[EXERCISE GOAL] Scan the data below and report how many lines include the word "your". Nothing else is wanted.

-------

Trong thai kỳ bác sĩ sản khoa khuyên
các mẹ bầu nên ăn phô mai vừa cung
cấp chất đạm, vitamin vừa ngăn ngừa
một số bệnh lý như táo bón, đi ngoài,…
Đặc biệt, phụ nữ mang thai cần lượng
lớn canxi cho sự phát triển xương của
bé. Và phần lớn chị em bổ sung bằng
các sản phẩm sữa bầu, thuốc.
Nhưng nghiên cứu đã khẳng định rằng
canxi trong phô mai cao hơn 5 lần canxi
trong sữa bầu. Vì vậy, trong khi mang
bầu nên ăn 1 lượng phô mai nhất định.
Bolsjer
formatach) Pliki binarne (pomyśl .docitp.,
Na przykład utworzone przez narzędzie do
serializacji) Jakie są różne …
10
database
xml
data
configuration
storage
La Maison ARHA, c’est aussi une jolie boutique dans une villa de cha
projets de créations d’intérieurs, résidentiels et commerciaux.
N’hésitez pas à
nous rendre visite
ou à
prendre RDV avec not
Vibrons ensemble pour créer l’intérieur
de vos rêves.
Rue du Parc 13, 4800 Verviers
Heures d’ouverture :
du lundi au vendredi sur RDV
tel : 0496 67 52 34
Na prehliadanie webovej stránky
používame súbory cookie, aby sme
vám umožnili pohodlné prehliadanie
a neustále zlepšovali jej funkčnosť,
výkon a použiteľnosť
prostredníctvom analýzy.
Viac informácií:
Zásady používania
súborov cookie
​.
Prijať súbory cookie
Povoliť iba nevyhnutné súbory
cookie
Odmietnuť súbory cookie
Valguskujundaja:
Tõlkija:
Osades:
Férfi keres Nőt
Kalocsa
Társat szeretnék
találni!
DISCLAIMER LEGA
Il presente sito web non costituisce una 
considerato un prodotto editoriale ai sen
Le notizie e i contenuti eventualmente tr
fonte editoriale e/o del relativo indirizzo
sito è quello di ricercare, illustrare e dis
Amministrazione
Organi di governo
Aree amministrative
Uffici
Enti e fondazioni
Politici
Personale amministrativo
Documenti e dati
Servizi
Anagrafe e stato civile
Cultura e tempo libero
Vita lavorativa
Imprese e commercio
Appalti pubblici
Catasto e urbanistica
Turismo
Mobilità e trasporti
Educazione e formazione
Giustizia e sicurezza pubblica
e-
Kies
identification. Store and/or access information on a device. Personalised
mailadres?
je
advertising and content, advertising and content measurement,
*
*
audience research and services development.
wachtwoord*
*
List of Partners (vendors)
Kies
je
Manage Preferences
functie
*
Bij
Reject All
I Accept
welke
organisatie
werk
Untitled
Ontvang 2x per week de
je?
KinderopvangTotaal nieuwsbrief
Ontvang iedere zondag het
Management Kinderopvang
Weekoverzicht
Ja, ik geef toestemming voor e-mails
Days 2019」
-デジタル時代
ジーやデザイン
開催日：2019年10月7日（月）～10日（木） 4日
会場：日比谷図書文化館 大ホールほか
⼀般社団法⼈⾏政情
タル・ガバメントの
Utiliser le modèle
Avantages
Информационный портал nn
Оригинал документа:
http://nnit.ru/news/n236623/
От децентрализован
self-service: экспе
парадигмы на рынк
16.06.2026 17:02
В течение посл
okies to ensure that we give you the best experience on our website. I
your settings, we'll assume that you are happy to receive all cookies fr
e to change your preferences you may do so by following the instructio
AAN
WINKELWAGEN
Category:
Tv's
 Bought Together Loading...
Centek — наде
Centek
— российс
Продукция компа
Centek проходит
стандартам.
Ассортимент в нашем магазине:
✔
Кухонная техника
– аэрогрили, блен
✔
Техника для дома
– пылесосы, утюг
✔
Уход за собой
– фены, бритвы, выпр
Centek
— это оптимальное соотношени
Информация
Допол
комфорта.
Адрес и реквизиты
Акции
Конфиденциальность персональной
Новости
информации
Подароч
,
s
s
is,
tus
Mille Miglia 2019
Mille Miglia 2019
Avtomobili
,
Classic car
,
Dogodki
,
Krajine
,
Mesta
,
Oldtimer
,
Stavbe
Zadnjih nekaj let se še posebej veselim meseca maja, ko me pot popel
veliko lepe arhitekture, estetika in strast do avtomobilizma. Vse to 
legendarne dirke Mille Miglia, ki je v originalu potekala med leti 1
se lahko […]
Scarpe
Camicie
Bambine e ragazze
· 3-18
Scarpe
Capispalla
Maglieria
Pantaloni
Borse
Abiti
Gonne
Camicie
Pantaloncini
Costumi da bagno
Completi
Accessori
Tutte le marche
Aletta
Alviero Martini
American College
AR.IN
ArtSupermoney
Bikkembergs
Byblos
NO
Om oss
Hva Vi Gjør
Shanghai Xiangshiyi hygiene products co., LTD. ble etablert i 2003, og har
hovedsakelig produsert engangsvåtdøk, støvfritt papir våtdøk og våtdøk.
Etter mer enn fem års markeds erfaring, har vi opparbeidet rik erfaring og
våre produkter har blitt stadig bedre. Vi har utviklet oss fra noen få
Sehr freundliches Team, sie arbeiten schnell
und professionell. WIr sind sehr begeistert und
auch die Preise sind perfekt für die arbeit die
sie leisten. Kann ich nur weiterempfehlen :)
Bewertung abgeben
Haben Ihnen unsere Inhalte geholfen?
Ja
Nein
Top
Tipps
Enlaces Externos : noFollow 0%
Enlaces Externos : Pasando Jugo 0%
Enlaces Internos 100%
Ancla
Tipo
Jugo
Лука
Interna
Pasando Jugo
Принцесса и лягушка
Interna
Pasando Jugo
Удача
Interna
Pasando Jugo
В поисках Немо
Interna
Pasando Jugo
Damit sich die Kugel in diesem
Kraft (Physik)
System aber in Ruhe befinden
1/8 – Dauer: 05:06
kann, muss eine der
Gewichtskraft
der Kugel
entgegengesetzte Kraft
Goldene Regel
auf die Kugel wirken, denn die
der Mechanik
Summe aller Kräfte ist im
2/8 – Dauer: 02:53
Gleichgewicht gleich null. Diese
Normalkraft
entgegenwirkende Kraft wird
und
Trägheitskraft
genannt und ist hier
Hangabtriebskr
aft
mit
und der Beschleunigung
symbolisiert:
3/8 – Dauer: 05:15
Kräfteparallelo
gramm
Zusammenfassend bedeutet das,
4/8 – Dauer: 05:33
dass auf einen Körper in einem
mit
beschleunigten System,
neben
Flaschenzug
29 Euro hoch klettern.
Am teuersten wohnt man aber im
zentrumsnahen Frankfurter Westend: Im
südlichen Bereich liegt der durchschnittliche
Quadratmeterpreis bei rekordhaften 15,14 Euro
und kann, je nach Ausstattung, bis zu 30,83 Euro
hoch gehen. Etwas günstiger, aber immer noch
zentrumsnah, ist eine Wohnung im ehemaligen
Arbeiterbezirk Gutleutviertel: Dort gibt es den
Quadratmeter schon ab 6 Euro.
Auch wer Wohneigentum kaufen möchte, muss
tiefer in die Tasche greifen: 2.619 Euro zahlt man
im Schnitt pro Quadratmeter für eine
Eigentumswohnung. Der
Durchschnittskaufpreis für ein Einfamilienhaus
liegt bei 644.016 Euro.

-------

[WORKED SOLUTION] 2